### Assignment
Print every record below exactly as it stands, but leave out the pictures.

### Extracted records
::::

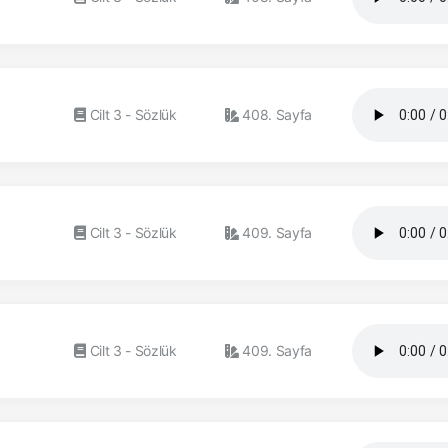
Cilt 3 - Sözlük
408. Sayfa
Cilt 3 - Sözlük
409. Sayfa
Cilt 3 - Sözlük
409. Sayfa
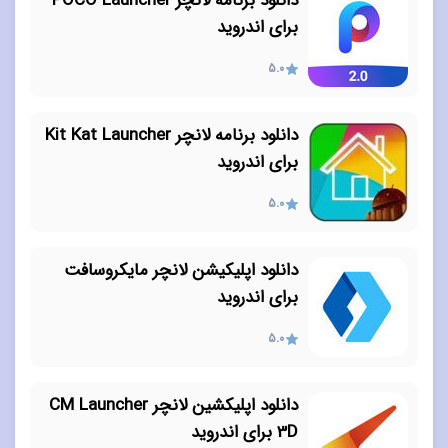
دانلود برنامه لانچر POCO Launcher
برای اندروید
5.0
دانلود برنامه لانچر Kit Kat Launcher
برای اندروید
5.0
دانلود اپلیکیشن لانچر مایکروسافت
برای اندروید
5.0
دانلود اپلیکشین لانچر CM Launcher
3D برای اندروید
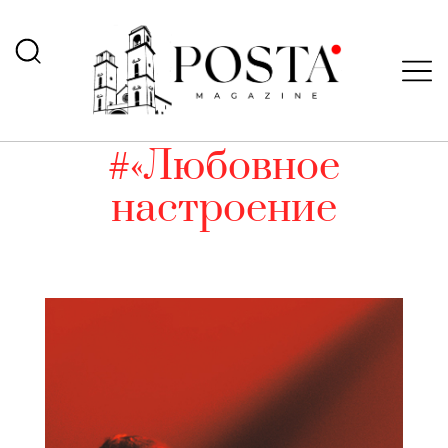
#«Любовное
настроение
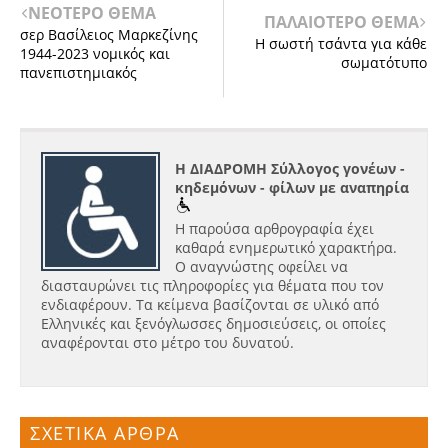
ΝΕΟΤΕΡΟ ΘΕΜΑ
ΠΑΛΑΙΟΤΕΡΟ ΘΕΜΑ
σερ Βασίλειος Μαρκεζίνης
Η σωστή τσάντα για κάθε
1944-2023 νομικός και
σωματότυπο
πανεπιστημιακός
Η ΔΙΑΔΡΟΜΗ Σύλλογος γονέων -
κηδεμόνων - φίλων με αναπηρία
Η παρούσα αρθρογραφία έχει
καθαρά ενημερωτικό χαρακτήρα.
Ο αναγνώστης οφείλει να
διασταυρώνει τις πληροφορίες για θέματα που τον
ενδιαφέρουν. Τα κείμενα βασίζονται σε υλικό από
Ελληνικές και ξενόγλωσσες δημοσιεύσεις, οι οποίες
αναφέρονται στο μέτρο του δυνατού.
ΣΧΕΤΙΚΑ ΑΡΘΡΑ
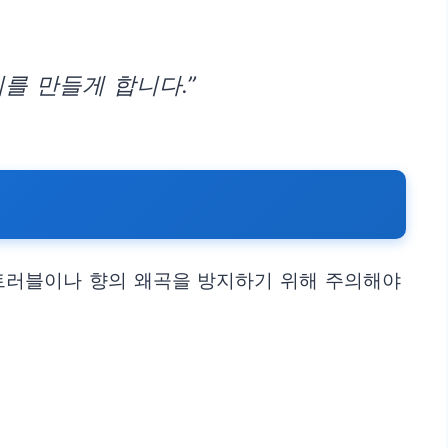
를 만들게 합니다.”
 트러블이나 향의 왜곡을 방지하기 위해 주의해야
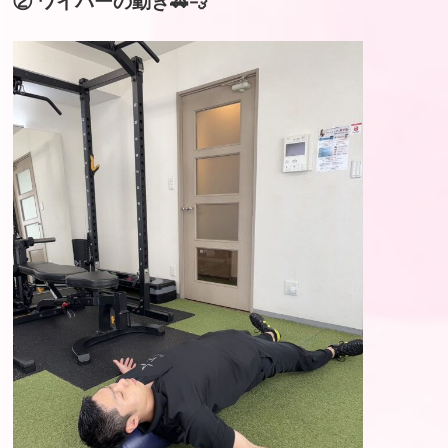
② ワイパーの動き🚗💨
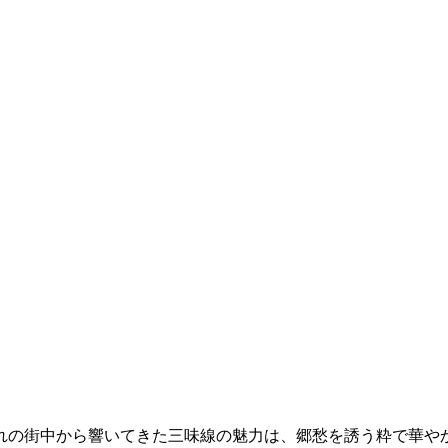
の街中から響いてきた三味線の魅力は、郷愁を誘う粋で華や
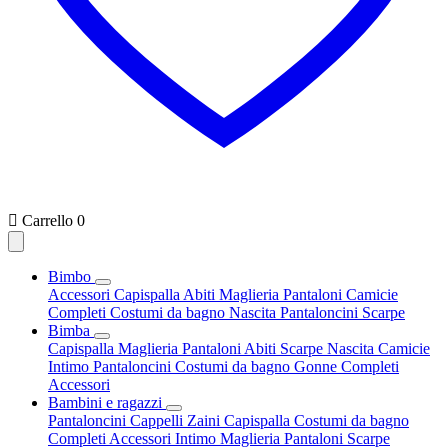

Carrello
0
Bimbo
Accessori
Capispalla
Abiti
Maglieria
Pantaloni
Camicie
Completi
Costumi da bagno
Nascita
Pantaloncini
Scarpe
Bimba
Capispalla
Maglieria
Pantaloni
Abiti
Scarpe
Nascita
Camicie
Intimo
Pantaloncini
Costumi da bagno
Gonne
Completi
Accessori
Bambini e ragazzi
Pantaloncini
Cappelli
Zaini
Capispalla
Costumi da bagno
Completi
Accessori
Intimo
Maglieria
Pantaloni
Scarpe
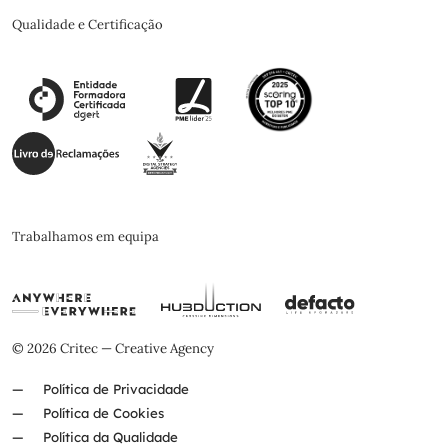
Qualidade e Certificação
Trabalhamos em equipa
© 2026 Critec — Creative Agency
Política de Privacidade
Política de Cookies
Política da Qualidade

::::

### Task result
Cilt 3 - Sözlük
408. Sayfa
Cilt 3 - Sözlük
409. Sayfa
Cilt 3 - Sözlük
409. Sayfa
دانلود برنامه لانچر POCO Launcher
برای اندروید
5.0
دانلود برنامه لانچر Kit Kat Launcher
برای اندروید
5.0
دانلود اپلیکیشن لانچر مایکروسافت
برای اندروید
5.0
دانلود اپلیکشین لانچر CM Launcher
3D برای اندروید
#«Любовное
настроение
ΝΕΟΤΕΡΟ ΘΕΜΑ
ΠΑΛΑΙΟΤΕΡΟ ΘΕΜΑ
σερ Βασίλειος Μαρκεζίνης
Η σωστή τσάντα για κάθε
1944-2023 νομικός και
σωματότυπο
πανεπιστημιακός
Η ΔΙΑΔΡΟΜΗ Σύλλογος γονέων -
κηδεμόνων - φίλων με αναπηρία
Η παρούσα αρθρογραφία έχει
καθαρά ενημερωτικό χαρακτήρα.
Ο αναγνώστης οφείλει να
διασταυρώνει τις πληροφορίες για θέματα που τον
ενδιαφέρουν. Τα κείμενα βασίζονται σε υλικό από
Ελληνικές και ξενόγλωσσες δημοσιεύσεις, οι οποίες
αναφέρονται στο μέτρο του δυνατού.
ΣΧΕΤΙΚΑ ΑΡΘΡΑ
를 만들게 합니다.”
 트러블이나 향의 왜곡을 방지하기 위해 주의해야
② ワイパーの動き🚗💨
の街中から響いてきた三味線の魅力は、郷愁を誘う粋で華や

Carrello
0
Bimbo
Accessori
Capispalla
Abiti
Maglieria
Pantaloni
Camicie
Completi
Costumi da bagno
Nascita
Pantaloncini
Scarpe
Bimba
Capispalla
Maglieria
Pantaloni
Abiti
Scarpe
Nascita
Camicie
Intimo
Pantaloncini
Costumi da bagno
Gonne
Completi
Accessori
Bambini e ragazzi
Pantaloncini
Cappelli
Zaini
Capispalla
Costumi da bagno
Completi
Accessori
Intimo
Maglieria
Pantaloni
Scarpe
Qualidade e Certificação
Trabalhamos em equipa
© 2026 Critec — Creative Agency
Política de Privacidade
Política de Cookies
Política da Qualidade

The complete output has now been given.